Madame Garnier. M. de Londre. Madame Frémont.


Après avoir jeté un coup-d’œil général sur les monumens et sur les pierres sépulcrales, je m’arrêtai devant le tombeau qui avoit d’abord frappé mes regards en entrant. Ce tombeau qui est isolé, présente quatre faces dont les plus grandes regardent le Levant et le Couchant. Il renferme la dépouille de madame Garnier, décédée en 1806, âgée de trente-quatre ans. L’inscription latine, fort bien faite, qui est gravée sur le côté de l’ouest, m’apprend que cette jeune épouse étoit ornée de toutes les vertus qui rendent une femme recommandable devant Dieu et devant les hommes.

Sponso, parentibus, proximis,
et pauperibus flebilis.

À droite, et auprès de l’avenue de tilleuls qui conduit à la terrasse de la maison, s’élève un monument surmonté d’une croix noire. Sur ses quatre côtés, revêtus d’un marbre noir, on lit quatre inscriptions en lettres d’or. Il est renfermé dans une enceinte formée par une grosse chaîne attachée aux quatre bornes qui répondent à ses quatre angles.

L’inscription du côté de l’Ouest annonce que ce tombeau est la sépulture de P. René de Londre, négociant, décédé en 1806, à l'âge de cinquante ans. Sur le côté de l’Est, on lit l’éloge de sa charité envers les pauvres, de ses vertus morales, et l’expression des regrets et de la douleur de son épouse. A côté de ce monument, dans la même enceinte à l’ouest, s’élève, à dix huit pouces de terre, en forme de cercueil, le tombeau de M. Darbonne, beau-père de M. de Londre, auquel il ne survécut que trois mois. Combien madame de Londre a droit de s’écrier :

Voyez s’il est une douleur comparable à la mienne !

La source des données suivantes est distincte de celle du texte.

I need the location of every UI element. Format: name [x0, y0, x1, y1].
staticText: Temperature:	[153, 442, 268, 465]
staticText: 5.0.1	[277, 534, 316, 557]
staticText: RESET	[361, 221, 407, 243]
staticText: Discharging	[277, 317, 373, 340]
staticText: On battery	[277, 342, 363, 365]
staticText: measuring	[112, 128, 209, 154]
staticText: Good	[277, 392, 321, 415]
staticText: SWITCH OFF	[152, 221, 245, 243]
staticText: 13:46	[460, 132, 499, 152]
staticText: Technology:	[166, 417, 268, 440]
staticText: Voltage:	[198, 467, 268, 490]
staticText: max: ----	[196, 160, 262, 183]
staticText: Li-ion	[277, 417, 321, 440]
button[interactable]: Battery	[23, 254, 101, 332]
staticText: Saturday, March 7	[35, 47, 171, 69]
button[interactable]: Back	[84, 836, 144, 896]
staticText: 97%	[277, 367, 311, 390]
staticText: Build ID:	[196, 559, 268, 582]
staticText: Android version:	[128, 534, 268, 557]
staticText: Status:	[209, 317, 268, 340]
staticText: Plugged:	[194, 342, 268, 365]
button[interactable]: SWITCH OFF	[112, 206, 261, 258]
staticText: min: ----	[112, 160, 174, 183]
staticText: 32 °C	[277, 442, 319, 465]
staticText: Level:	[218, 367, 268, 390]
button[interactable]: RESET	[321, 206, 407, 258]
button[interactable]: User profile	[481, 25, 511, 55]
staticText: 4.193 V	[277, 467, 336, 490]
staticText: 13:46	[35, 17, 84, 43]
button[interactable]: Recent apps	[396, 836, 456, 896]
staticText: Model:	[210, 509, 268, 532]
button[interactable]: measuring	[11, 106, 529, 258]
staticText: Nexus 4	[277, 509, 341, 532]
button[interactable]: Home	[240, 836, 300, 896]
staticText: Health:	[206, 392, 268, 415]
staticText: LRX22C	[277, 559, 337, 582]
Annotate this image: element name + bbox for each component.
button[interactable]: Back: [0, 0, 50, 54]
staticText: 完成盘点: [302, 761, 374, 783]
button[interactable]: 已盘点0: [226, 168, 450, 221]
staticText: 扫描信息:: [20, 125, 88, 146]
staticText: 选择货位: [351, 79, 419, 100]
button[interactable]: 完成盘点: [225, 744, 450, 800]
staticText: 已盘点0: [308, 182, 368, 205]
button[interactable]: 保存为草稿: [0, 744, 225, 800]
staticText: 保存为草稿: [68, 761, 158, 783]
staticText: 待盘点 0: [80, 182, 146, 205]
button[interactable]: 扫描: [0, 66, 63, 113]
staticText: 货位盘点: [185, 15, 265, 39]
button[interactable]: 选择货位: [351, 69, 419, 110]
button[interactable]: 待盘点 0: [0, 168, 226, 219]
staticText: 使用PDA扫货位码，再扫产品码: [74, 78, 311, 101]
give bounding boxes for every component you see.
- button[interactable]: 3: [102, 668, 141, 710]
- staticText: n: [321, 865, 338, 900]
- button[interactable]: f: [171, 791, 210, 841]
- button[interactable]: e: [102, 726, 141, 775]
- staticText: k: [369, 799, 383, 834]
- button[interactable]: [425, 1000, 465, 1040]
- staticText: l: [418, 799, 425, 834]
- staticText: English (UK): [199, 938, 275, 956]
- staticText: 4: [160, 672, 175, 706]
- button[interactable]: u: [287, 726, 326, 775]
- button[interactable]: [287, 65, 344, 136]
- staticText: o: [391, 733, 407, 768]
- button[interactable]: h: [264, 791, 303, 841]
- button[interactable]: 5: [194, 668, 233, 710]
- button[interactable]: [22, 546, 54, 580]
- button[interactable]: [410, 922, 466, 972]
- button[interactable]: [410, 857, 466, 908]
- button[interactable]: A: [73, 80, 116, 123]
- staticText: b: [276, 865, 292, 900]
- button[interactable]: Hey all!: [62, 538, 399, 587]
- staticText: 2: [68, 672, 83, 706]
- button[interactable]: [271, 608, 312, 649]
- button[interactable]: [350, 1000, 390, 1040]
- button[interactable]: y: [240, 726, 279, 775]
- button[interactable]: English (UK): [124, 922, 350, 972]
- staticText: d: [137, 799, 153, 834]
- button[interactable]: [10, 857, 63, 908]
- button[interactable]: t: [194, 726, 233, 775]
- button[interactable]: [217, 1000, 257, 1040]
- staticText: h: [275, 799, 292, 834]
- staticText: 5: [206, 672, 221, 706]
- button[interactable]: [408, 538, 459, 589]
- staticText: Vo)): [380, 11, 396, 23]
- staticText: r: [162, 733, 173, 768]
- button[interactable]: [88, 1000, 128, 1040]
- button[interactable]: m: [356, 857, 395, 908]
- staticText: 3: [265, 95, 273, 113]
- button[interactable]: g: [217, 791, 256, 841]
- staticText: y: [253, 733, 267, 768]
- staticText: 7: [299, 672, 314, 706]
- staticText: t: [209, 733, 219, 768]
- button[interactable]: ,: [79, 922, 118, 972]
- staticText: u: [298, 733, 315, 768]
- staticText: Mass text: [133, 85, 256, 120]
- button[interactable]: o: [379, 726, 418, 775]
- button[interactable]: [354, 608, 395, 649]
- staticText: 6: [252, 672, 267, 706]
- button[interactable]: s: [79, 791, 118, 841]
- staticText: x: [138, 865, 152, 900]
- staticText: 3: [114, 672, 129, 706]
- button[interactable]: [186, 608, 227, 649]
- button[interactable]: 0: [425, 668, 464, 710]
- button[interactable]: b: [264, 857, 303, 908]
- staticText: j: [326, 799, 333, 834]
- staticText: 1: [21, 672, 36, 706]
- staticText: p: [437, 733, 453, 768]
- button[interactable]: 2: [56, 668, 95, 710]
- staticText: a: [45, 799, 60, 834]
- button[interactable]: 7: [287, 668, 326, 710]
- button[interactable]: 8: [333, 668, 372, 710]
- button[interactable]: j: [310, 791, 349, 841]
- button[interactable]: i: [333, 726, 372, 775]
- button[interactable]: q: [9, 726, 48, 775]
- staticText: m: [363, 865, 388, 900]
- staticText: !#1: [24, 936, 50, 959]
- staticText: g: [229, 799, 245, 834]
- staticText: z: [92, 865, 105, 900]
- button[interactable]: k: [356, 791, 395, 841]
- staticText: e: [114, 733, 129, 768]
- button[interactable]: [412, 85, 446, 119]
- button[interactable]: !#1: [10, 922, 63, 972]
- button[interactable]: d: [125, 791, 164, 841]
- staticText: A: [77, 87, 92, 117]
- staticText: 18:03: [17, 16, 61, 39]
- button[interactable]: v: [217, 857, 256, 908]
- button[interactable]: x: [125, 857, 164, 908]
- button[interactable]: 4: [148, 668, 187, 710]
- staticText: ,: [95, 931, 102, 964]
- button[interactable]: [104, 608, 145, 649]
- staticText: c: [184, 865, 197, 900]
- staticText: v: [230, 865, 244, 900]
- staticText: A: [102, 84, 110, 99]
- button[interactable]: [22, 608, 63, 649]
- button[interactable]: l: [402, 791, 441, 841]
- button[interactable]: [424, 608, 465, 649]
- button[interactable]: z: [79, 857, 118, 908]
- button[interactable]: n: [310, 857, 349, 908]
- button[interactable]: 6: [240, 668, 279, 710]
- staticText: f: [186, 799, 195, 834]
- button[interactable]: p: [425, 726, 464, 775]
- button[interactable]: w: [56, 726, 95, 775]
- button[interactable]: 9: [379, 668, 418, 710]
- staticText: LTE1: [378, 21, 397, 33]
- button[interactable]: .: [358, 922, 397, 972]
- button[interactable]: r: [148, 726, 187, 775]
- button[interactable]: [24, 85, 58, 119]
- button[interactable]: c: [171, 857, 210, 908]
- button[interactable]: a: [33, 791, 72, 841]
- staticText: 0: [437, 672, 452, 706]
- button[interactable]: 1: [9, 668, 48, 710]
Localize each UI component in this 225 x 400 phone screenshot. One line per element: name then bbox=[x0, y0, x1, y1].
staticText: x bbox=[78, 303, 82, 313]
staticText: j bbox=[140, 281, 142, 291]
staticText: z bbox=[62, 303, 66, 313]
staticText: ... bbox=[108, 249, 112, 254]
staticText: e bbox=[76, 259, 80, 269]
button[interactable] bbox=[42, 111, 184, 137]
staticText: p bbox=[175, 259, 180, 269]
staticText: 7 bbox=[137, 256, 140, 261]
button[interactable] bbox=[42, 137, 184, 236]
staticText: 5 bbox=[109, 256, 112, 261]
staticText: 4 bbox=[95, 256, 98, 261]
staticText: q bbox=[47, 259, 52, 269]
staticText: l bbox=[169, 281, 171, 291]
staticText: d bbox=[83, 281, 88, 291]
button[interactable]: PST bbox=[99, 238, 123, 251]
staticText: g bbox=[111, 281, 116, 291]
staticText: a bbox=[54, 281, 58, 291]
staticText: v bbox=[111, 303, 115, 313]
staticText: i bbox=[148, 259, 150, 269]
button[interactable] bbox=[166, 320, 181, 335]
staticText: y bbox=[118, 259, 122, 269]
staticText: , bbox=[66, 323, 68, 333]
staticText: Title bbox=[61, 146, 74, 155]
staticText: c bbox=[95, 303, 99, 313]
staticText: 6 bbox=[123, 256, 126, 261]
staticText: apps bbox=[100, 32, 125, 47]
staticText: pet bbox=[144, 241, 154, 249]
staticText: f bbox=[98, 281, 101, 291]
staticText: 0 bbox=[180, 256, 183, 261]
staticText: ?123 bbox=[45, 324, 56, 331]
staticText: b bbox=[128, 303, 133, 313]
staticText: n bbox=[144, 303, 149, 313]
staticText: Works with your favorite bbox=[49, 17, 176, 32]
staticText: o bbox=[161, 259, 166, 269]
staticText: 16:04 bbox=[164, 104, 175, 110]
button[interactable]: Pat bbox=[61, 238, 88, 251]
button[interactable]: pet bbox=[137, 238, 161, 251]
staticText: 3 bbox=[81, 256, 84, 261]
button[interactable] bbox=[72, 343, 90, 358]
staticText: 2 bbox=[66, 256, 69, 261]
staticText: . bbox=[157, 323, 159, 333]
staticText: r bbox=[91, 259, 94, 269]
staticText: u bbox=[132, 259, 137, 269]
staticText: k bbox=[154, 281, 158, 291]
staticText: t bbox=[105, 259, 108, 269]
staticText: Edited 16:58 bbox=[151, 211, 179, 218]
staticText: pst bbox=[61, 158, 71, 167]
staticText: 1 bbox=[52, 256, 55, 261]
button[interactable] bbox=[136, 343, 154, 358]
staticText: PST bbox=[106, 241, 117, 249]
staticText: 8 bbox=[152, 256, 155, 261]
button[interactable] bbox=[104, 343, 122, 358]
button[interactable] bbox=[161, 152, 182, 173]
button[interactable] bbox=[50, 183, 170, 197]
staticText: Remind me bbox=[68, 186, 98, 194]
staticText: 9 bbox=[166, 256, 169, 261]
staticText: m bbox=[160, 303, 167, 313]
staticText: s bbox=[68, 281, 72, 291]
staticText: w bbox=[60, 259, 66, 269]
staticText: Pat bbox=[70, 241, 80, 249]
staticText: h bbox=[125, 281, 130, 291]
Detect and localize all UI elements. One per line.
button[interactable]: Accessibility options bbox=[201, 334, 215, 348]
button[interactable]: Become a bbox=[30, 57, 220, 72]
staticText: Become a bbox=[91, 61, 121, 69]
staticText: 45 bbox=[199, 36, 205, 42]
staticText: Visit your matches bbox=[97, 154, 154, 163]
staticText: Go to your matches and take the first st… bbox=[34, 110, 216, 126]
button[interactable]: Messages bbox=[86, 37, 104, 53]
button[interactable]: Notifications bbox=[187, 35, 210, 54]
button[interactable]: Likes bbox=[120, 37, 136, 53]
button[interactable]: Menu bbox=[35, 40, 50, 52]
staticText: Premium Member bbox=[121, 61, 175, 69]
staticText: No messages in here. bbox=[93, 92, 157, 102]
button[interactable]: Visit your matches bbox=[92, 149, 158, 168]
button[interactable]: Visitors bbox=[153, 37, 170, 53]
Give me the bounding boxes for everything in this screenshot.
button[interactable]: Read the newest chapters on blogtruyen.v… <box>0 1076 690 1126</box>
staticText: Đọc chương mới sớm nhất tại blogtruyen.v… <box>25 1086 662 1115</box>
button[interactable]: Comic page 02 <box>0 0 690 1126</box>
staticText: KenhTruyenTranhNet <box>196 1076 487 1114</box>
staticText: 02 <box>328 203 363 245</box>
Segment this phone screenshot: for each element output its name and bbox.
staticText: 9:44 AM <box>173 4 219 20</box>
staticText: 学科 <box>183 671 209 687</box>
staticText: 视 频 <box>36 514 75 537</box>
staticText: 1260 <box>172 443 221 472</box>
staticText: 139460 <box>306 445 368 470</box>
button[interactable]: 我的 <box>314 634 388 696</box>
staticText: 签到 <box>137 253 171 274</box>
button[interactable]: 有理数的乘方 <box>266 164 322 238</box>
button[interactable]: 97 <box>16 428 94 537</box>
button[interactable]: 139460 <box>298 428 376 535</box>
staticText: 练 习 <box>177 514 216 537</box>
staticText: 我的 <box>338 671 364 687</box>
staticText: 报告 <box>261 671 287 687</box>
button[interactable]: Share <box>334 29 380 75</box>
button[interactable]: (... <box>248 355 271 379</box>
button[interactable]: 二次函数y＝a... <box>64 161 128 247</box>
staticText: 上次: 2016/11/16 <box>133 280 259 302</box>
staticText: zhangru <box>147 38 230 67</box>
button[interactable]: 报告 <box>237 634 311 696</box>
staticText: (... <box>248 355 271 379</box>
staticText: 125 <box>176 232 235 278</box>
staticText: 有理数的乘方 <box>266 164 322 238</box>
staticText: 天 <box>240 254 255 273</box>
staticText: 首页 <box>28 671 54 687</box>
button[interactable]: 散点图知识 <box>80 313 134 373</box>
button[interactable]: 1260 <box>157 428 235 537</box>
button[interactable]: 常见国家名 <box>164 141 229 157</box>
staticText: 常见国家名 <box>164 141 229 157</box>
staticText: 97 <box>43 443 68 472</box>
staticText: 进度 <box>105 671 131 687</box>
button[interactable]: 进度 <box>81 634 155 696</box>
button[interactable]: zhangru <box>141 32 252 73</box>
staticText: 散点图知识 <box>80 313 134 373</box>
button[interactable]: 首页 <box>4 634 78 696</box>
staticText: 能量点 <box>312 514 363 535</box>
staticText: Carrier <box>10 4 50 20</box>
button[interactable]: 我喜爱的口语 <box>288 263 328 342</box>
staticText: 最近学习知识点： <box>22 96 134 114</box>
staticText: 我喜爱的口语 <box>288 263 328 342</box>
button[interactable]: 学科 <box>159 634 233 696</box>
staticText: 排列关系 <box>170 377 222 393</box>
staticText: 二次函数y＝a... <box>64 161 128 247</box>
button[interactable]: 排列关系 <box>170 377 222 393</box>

Quel malheur ! perdre en trois mois son père et son époux ! Grand Dieu, protecteur des affligés, donne à cette épouse et à cette fille désolée, la force de supporter une si accablante infortune j et que son fils soit toujours son consolateur, par sa tendresse et par ses vertus !


Près de la même avenue de tilleuls, à gauche, s’élève une pyramide sépulcrale de neuf pieds de hauteur, surmontée d’une boule, et soutenue sur sa base par quatre pates de lion. Je lis les mots suivans sur le côté qui fait face au midi :

Ce monument
renferme une épouse chérie.
A la fleur de l’âge,
elle passa du lit nuptial dans la tombe.
La mort y réunira deux époux
qu’elle seule a pu séparer.

L’inscription du couchant avertit le voyageur mélancolique que sous ce monument, repose la dépouille mortelle d’Antoinette Bobée, épouse de M. Frémont, propriétaire, décédée en 1805 après trois années de mariage.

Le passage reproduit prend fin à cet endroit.